- **TO DO**:
Find each line below containing the word "Vessel" and copy it.
*** Begin section ***
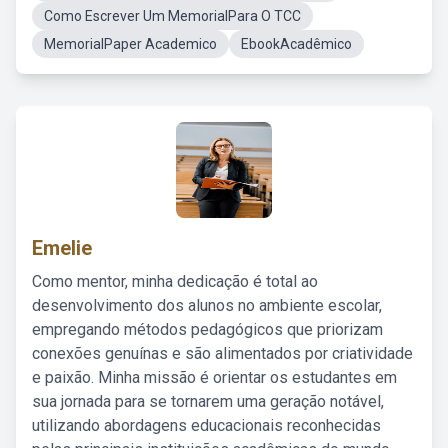
Como Escrever Um MemorialPara O TCC
MemorialPaper Academico
EbookAcadêmico
Emelie
Como mentor, minha dedicação é total ao
desenvolvimento dos alunos no ambiente escolar,
empregando métodos pedagógicos que priorizam
conexões genuínas e são alimentados por criatividade
e paixão. Minha missão é orientar os estudantes em
sua jornada para se tornarem uma geração notável,
utilizando abordagens educacionais reconhecidas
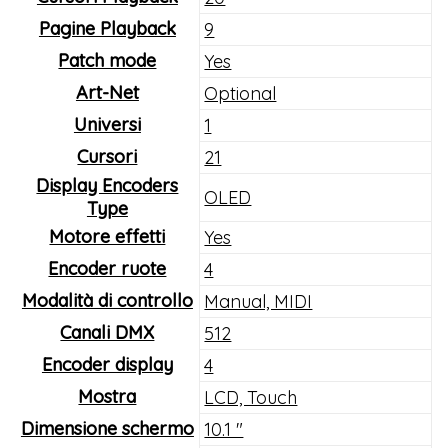
Pagine Playback
9
Patch mode
Yes
Art-Net
Optional
Universi
1
Cursori
21
Display Encoders
OLED
Type
Motore effetti
Yes
Encoder ruote
4
Modalità di controllo
Manual, MIDI
Canali DMX
512
Encoder display
4
Mostra
LCD, Touch
Dimensione schermo
10.1 "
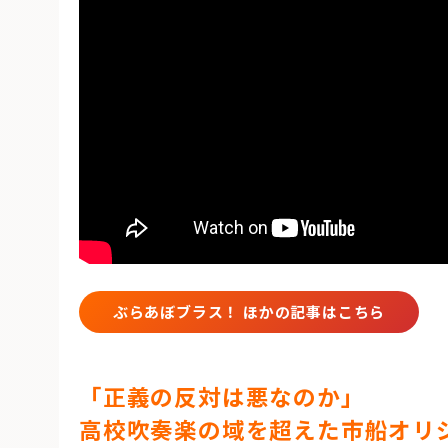
ぶらあぼブラス！ ほかの記事はこちら
「正義の反対は悪なのか」
高校吹奏楽の域を超えた市船オリ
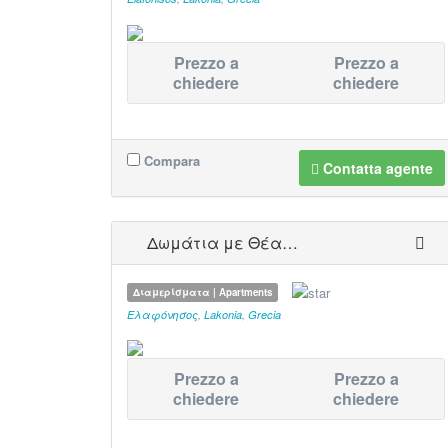
Prezzo a
Prezzo a
chiedere
chiedere
Compara
Contatta agente
Δωμάτια με Θέα…
Διαμερίσματα | Apartments
Ελαφόνησος
,
Lakonia
,
Grecia
Prezzo a
Prezzo a
chiedere
chiedere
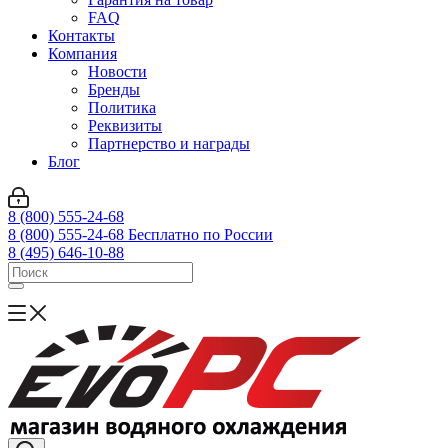
FAQ
Контакты
Компания
Новости
Бренды
Политика
Реквизиты
Партнерство и награды
Блог
8 (800) 555-24-68
8 (800) 555-24-68
Бесплатно по России
8 (495) 646-10-88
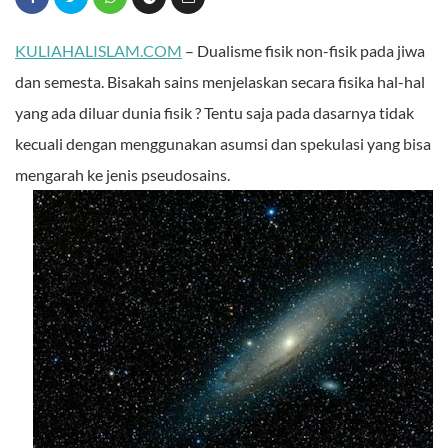
KULIAHALISLAM.COM
– Dualisme fisik non-fisik pada jiwa
dan semesta. Bisakah sains menjelaskan secara fisika hal-hal
yang ada diluar dunia fisik ? Tentu saja pada dasarnya tidak
kecuali dengan menggunakan asumsi dan spekulasi yang bisa
mengarah ke jenis pseudosains.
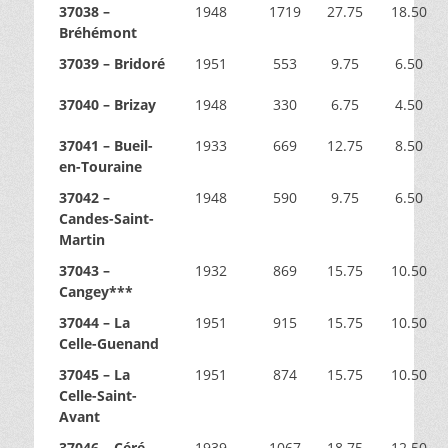
37038 –
1948
1719
27.75
18.50
Bréhémont
37039 – Bridoré
1951
553
9.75
6.50
37040 – Brizay
1948
330
6.75
4.50
37041 – Bueil-
1933
669
12.75
8.50
en-Touraine
37042 –
1948
590
9.75
6.50
Candes-Saint-
Martin
37043 –
1932
869
15.75
10.50
Cangey***
37044 – La
1951
915
15.75
10.50
Celle-Guenand
37045 – La
1951
874
15.75
10.50
Celle-Saint-
Avant
37046 – Céré-
1939
1067
18.75
12.50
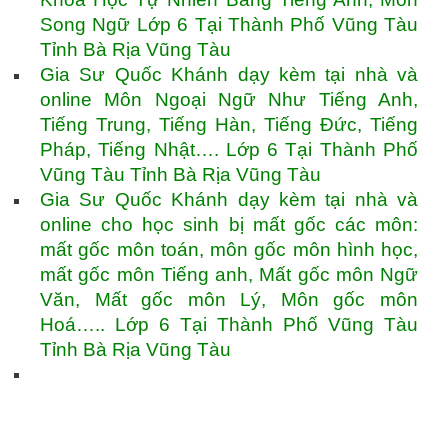
Song Ngữ Lớp 6 Tại Thành Phố Vũng Tàu
Tỉnh Bà Rịa Vũng Tàu
Gia Sư Quốc Khánh dạy kèm tại nhà và
online Môn Ngoại Ngữ Như Tiếng Anh,
Tiếng Trung, Tiếng Hàn, Tiếng Đức, Tiếng
Pháp, Tiếng Nhật…. Lớp 6 Tại Thành Phố
Vũng Tàu Tỉnh Bà Rịa Vũng Tàu
Gia Sư Quốc Khánh dạy kèm tại nhà và
online cho học sinh bị mất gốc các môn:
mất gốc môn toán, môn gốc môn hình học,
mất gốc môn Tiếng anh, Mất gốc môn Ngữ
Văn, Mất gốc môn Lý, Môn gốc môn
Hoá….. Lớp 6 Tại Thành Phố Vũng Tàu
Tỉnh Bà Rịa Vũng Tàu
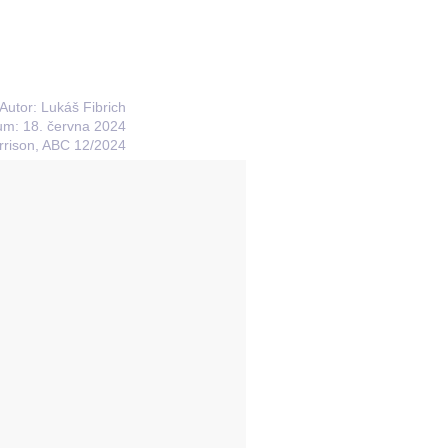
Autor: Lukáš Fibrich
um: 18. června 2024
rison, ABC 12/2024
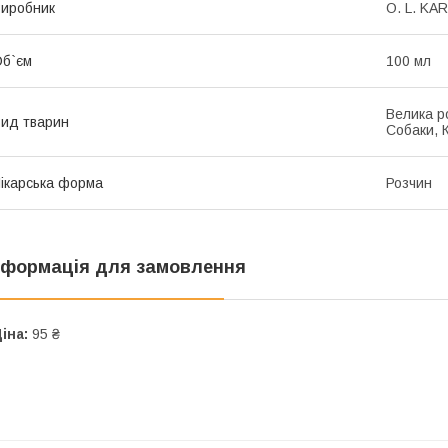
иробник
O. L. KAR
б`єм
100 мл
Велика ро
ид тварин
Собаки, 
ікарська форма
Розчин
нформація для замовлення
іна:
95 ₴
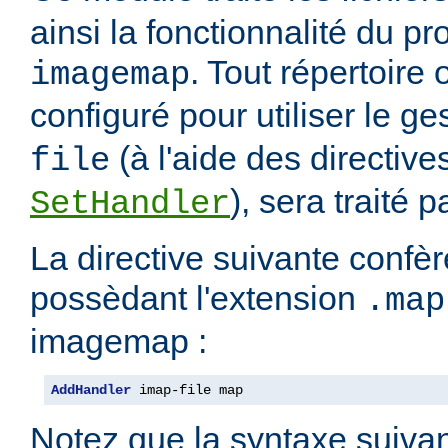
ainsi la fonctionnalité du 
. Tout répertoire
imagemap
configuré pour utiliser le g
(à l'aide des directiv
file
), sera traité 
SetHandler
La directive suivante confèr
possèdant l'extension
.map
imagemap :
AddHandler
 imap-file map
Notez que la syntaxe suivan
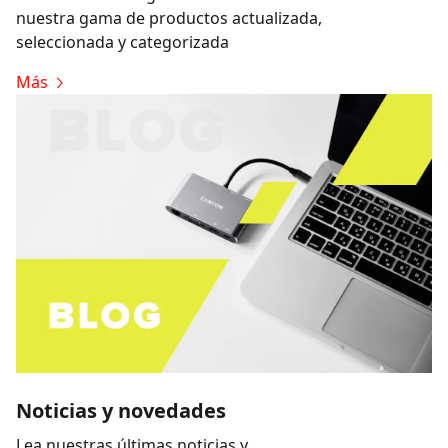
nuestra gama de productos actualizada,
seleccionada y categorizada
Más
Noticias y novedades
Lea nuestras últimas noticias y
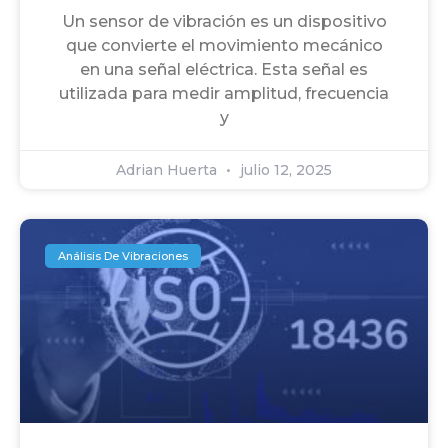
Un sensor de vibración es un dispositivo
que convierte el movimiento mecánico
en una señal eléctrica. Esta señal es
utilizada para medir amplitud, frecuencia
y
Adrian Huerta
julio 12, 2025
Análisis De Vibraciones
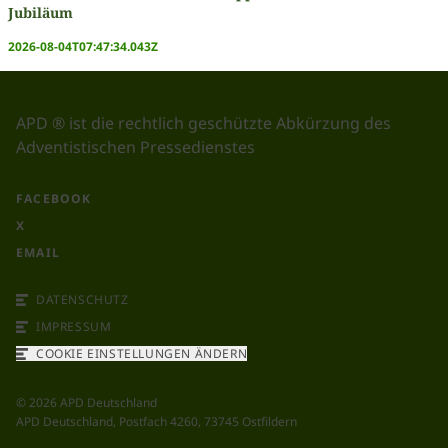
Jubiläum
2026-08-04T07:47:34.043Z
APD ® ist die rechtlich geschützte Abkürzung des
Adventistischen Pressedienstes
FACEBOOK
X
EMAIL
DATENSCHUTZ
IMPRESSUM
COOKIE EINSTELLUNGEN ÄNDERN
©
2026
APD Deutschland
APD Deutschland, Postfach 4260, 73745 Ostfildern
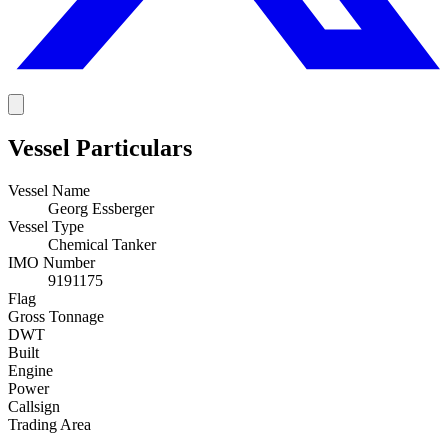
Vessel Particulars
Vessel Name
Georg Essberger
Vessel Type
Chemical Tanker
IMO Number
9191175
Flag
Gross Tonnage
DWT
Built
Engine
Power
Callsign
Trading Area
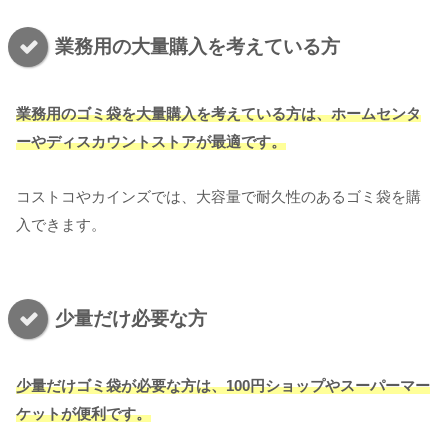
業務用の大量購入を考えている方
業務用のゴミ袋を大量購入を考えている方は、ホームセンタ
ーやディスカウントストアが最適です。
コストコやカインズでは、大容量で耐久性のあるゴミ袋を購
入できます。
少量だけ必要な方
少量だけゴミ袋が必要な方は、100円ショップや
スーパーマー
ケット
が便利です。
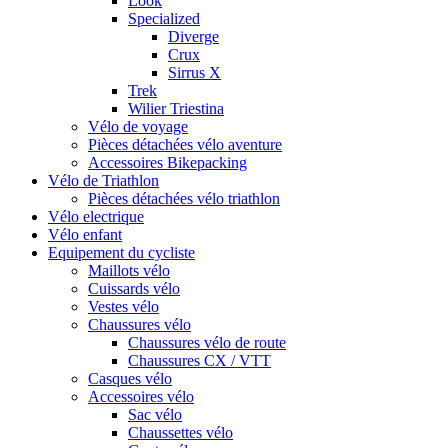
Look
Specialized
Diverge
Crux
Sirrus X
Trek
Wilier Triestina
Vélo de voyage
Pièces détachées vélo aventure
Accessoires Bikepacking
Vélo de Triathlon
Pièces détachées vélo triathlon
Vélo electrique
Vélo enfant
Equipement du cycliste
Maillots vélo
Cuissards vélo
Vestes vélo
Chaussures vélo
Chaussures vélo de route
Chaussures CX / VTT
Casques vélo
Accessoires vélo
Sac vélo
Chaussettes vélo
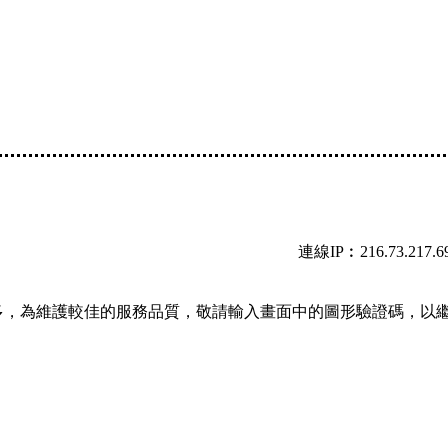
連線IP︰216.73.217.6
多，為維護較佳的服務品質，敬請輸入畫面中的圖形驗證碼，以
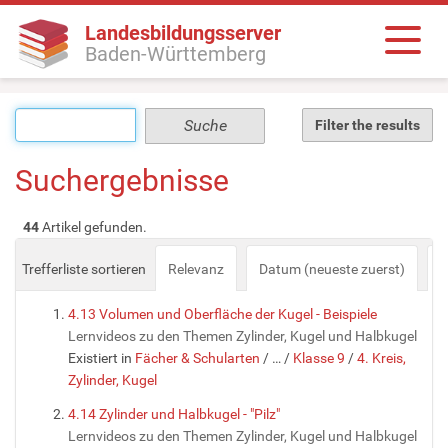
Landesbildungsserver
Baden-Württemberg
Filter the results
Suchergebnisse
44
Artikel gefunden.
Trefferliste sortieren
Relevanz
Datum (neueste zuerst)
a
4.13 Volumen und Oberfläche der Kugel - Beispiele
Lernvideos zu den Themen Zylinder, Kugel und Halbkugel
Existiert in
Fächer & Schularten
/
…
/
Klasse 9
/
4. Kreis,
Zylinder, Kugel
4.14 Zylinder und Halbkugel - "Pilz"
Lernvideos zu den Themen Zylinder, Kugel und Halbkugel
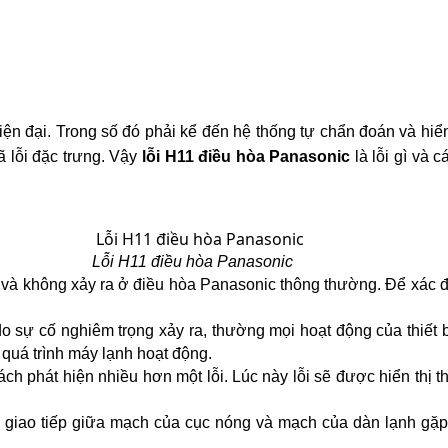
 đại. Trong số đó phải kể đến hệ thống tự chẩn đoán và hiển t
 lỗi đặc trưng. Vậy 
lỗi H11 điều hòa Panasonic
 là lỗi gì và
Lỗi H11 điều hòa Panasonic
và không xảy ra ở điều hòa Panasonic thông thường. Để xác đị
o sự cố nghiêm trọng xảy ra, thường mọi hoạt động của thiết b
 quá trình máy lạnh hoạt động.
h phát hiện nhiều hơn một lỗi. Lúc này lỗi sẽ được hiển thị the
 giao tiếp giữa mạch của cục nóng và mạch của dàn lạnh gặp v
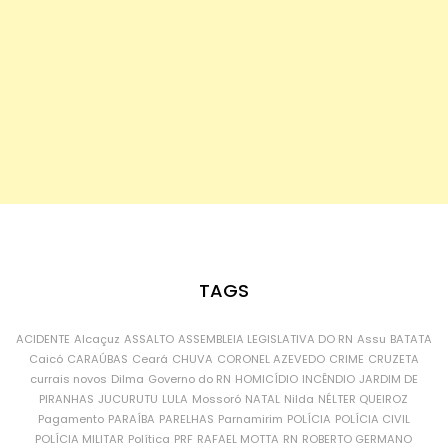
TAGS
ACIDENTE
Alcaçuz
ASSALTO
ASSEMBLEIA LEGISLATIVA DO RN
Assu
BATATA
Caicó
CARAÚBAS
Ceará
CHUVA
CORONEL AZEVEDO
CRIME
CRUZETA
currais novos
Dilma
Governo do RN
HOMICÍDIO
INCÊNDIO
JARDIM DE
PIRANHAS
JUCURUTU
LULA
Mossoró
NATAL
Nilda
NÉLTER QUEIROZ
Pagamento
PARAÍBA
PARELHAS
Parnamirim
POLÍCIA
POLÍCIA CIVIL
POLÍCIA MILITAR
Política
PRF
RAFAEL MOTTA
RN
ROBERTO GERMANO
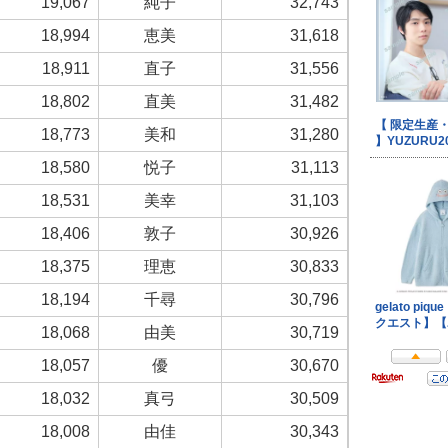
19,067
純子
32,743
18,994
恵美
31,618
18,911
直子
31,556
18,802
直美
31,482
18,773
美和
31,280
18,580
悦子
31,113
18,531
美幸
31,103
18,406
敦子
30,926
18,375
理恵
30,833
18,194
千尋
30,796
18,068
由美
30,719
18,057
優
30,670
18,032
真弓
30,509
18,008
由佳
30,343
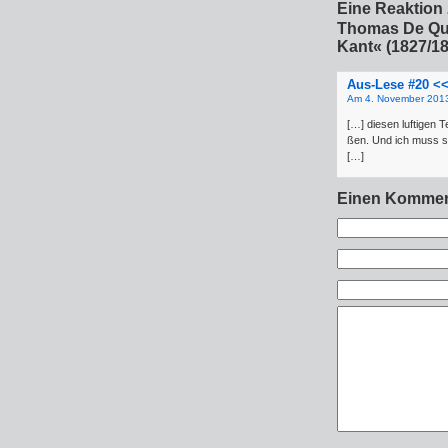
Eine Reaktion 
Thomas De Qui
Kant« (1827/1
Aus-Lese #20 <<
Am 4. November 2013
[…] die­sen luf­ti­gen
ßen. Und ich muss sa
[…]
Einen Kommen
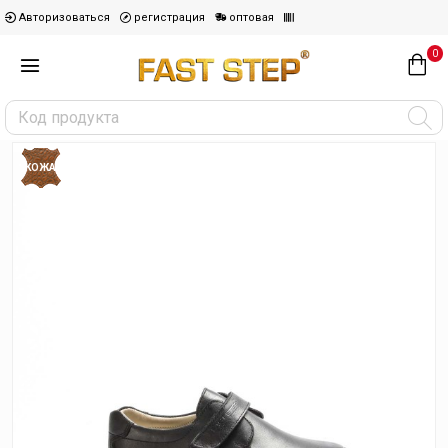
Авторизоваться
регистрация
оптовая
0
КОЖА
*** End section ***
- **ANSWER FOR THIS EXERCISE**:
Vessel Particulars
Vessel Name
Vessel Type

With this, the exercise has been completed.